- _Material for this exercise_
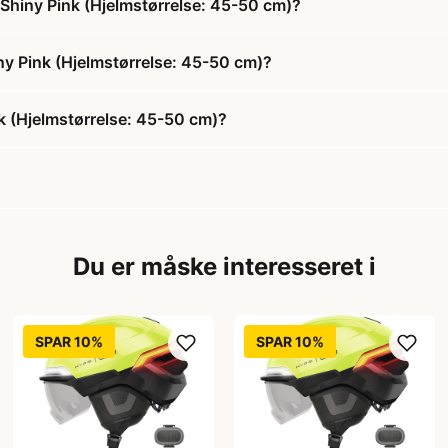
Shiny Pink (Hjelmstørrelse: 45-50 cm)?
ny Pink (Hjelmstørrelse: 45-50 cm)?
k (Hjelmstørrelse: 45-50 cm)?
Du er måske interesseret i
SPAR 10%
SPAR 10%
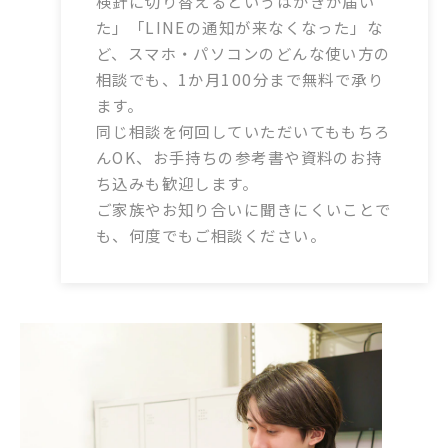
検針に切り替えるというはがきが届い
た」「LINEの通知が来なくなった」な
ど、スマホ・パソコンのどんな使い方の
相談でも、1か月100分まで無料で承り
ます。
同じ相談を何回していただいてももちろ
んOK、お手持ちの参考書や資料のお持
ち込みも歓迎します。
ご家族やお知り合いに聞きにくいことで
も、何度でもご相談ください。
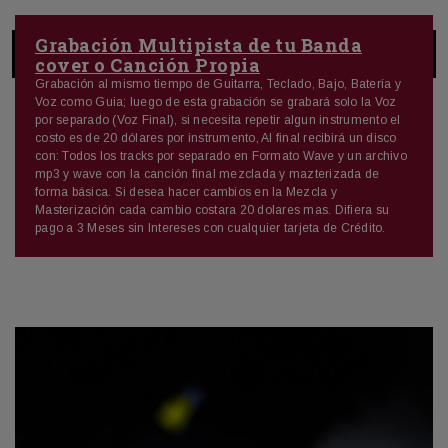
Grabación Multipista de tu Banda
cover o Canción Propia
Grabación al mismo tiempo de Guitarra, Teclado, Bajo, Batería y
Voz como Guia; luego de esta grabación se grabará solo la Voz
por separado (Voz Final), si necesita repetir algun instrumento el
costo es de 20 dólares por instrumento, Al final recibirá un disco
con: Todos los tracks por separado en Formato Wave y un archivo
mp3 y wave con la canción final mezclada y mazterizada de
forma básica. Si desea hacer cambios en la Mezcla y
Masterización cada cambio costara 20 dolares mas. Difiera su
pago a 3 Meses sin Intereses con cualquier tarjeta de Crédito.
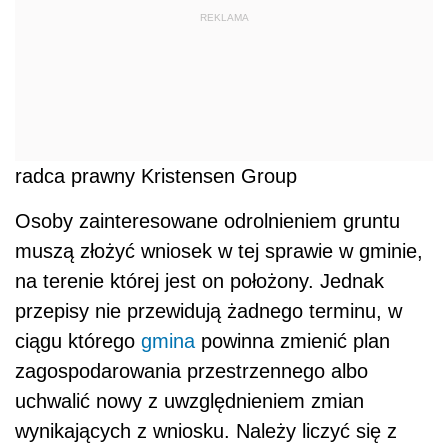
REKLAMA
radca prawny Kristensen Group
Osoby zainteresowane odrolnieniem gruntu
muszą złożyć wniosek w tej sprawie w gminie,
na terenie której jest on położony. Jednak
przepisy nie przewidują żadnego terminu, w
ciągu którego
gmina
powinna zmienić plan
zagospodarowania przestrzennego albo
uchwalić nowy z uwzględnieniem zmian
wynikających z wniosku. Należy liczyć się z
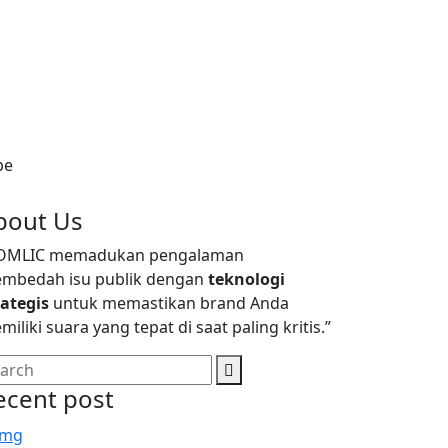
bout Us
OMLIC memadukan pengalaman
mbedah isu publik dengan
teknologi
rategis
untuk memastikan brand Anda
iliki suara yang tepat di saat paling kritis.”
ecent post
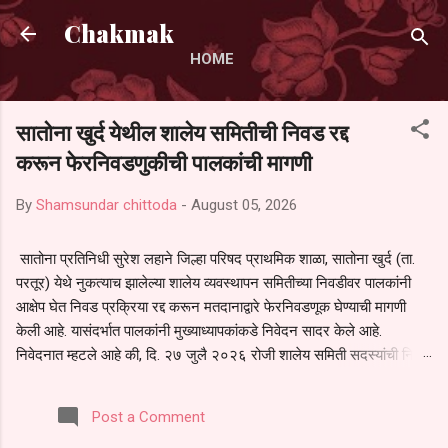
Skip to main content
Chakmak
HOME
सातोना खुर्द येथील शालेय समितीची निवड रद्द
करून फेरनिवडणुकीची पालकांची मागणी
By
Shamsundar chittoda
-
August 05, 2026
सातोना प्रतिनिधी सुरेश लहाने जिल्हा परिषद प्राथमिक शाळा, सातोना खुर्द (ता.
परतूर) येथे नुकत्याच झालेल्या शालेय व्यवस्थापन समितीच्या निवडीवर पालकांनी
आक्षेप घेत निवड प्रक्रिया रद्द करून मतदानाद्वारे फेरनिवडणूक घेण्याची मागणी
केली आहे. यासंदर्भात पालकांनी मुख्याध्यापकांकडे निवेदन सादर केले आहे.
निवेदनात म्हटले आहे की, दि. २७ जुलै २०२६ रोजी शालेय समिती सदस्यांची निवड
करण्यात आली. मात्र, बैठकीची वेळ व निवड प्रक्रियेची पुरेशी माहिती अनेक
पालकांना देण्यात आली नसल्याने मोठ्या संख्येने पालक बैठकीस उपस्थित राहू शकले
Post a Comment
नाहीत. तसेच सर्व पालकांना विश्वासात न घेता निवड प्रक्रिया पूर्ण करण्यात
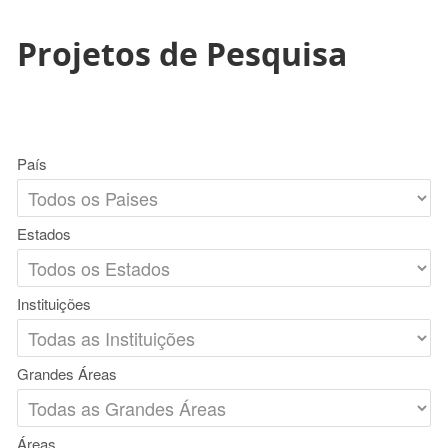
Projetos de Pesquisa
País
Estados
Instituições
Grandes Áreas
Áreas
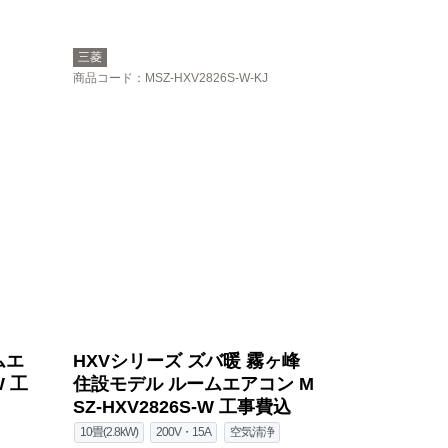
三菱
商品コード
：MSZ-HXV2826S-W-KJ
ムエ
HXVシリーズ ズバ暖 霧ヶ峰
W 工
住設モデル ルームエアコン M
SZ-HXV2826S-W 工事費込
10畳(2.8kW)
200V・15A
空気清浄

- _Exercise_
If an entry holds an image, omit that image and print the remainder exactly as it stands.

- _Result for this exercise_
Shiny Pink (Hjelmstørrelse: 45-50 cm)?
ny Pink (Hjelmstørrelse: 45-50 cm)?
k (Hjelmstørrelse: 45-50 cm)?
Du er måske interesseret i
SPAR 10%
SPAR 10%
検針に切り替えるというはがきが届い
た」「LINEの通知が来なくなった」な
ど、スマホ・パソコンのどんな使い方の
相談でも、1か月100分まで無料で承り
ます。
同じ相談を何回していただいてももちろ
んOK、お手持ちの参考書や資料のお持
ち込みも歓迎します。
ご家族やお知り合いに聞きにくいことで
も、何度でもご相談ください。
Grabación Multipista de tu Banda
cover o Canción Propia
Grabación al mismo tiempo de Guitarra, Teclado, Bajo, Batería y
Voz como Guia; luego de esta grabación se grabará solo la Voz
por separado (Voz Final), si necesita repetir algun instrumento el
costo es de 20 dólares por instrumento, Al final recibirá un disco
con: Todos los tracks por separado en Formato Wave y un archivo
mp3 y wave con la canción final mezclada y mazterizada de
forma básica. Si desea hacer cambios en la Mezcla y
Masterización cada cambio costara 20 dolares mas. Difiera su
pago a 3 Meses sin Intereses con cualquier tarjeta de Crédito.
REKLAMA
radca prawny Kristensen Group
Osoby zainteresowane odrolnieniem gruntu
muszą złożyć wniosek w tej sprawie w gminie,
na terenie której jest on położony. Jednak
przepisy nie przewidują żadnego terminu, w
ciągu którego
gmina
powinna zmienić plan
zagospodarowania przestrzennego albo
uchwalić nowy z uwzględnieniem zmian
wynikających z wniosku. Należy liczyć się z
bout Us
OMLIC memadukan pengalaman
mbedah isu publik dengan
teknologi
rategis
untuk memastikan brand Anda
iliki suara yang tepat di saat paling kritis.”
ecent post
Skip to main content
Chakmak
HOME
सातोना खुर्द येथील शालेय समितीची निवड रद्द
करून फेरनिवडणुकीची पालकांची मागणी
By
Shamsundar chittoda
-
August 05, 2026
सातोना प्रतिनिधी सुरेश लहाने जिल्हा परिषद प्राथमिक शाळा, सातोना खुर्द (ता.
परतूर) येथे नुकत्याच झालेल्या शालेय व्यवस्थापन समितीच्या निवडीवर पालकांनी
आक्षेप घेत निवड प्रक्रिया रद्द करून मतदानाद्वारे फेरनिवडणूक घेण्याची मागणी
केली आहे. यासंदर्भात पालकांनी मुख्याध्यापकांकडे निवेदन सादर केले आहे.
निवेदनात म्हटले आहे की, दि. २७ जुलै २०२६ रोजी शालेय समिती सदस्यांची निवड
करण्यात आली. मात्र, बैठकीची वेळ व निवड प्रक्रियेची पुरेशी माहिती अनेक
पालकांना देण्यात आली नसल्याने मोठ्या संख्येने पालक बैठकीस उपस्थित राहू शकले
Post a Comment
नाहीत. तसेच सर्व पालकांना विश्वासात न घेता निवड प्रक्रिया पूर्ण करण्यात
Projetos de Pesquisa
País
Estados
Instituições
Grandes Áreas
Áreas
三菱
商品コード
：MSZ-HXV2826S-W-KJ
ムエ
HXVシリーズ ズバ暖 霧ヶ峰
W 工
住設モデル ルームエアコン M
SZ-HXV2826S-W 工事費込
10畳(2.8kW)
200V・15A
空気清浄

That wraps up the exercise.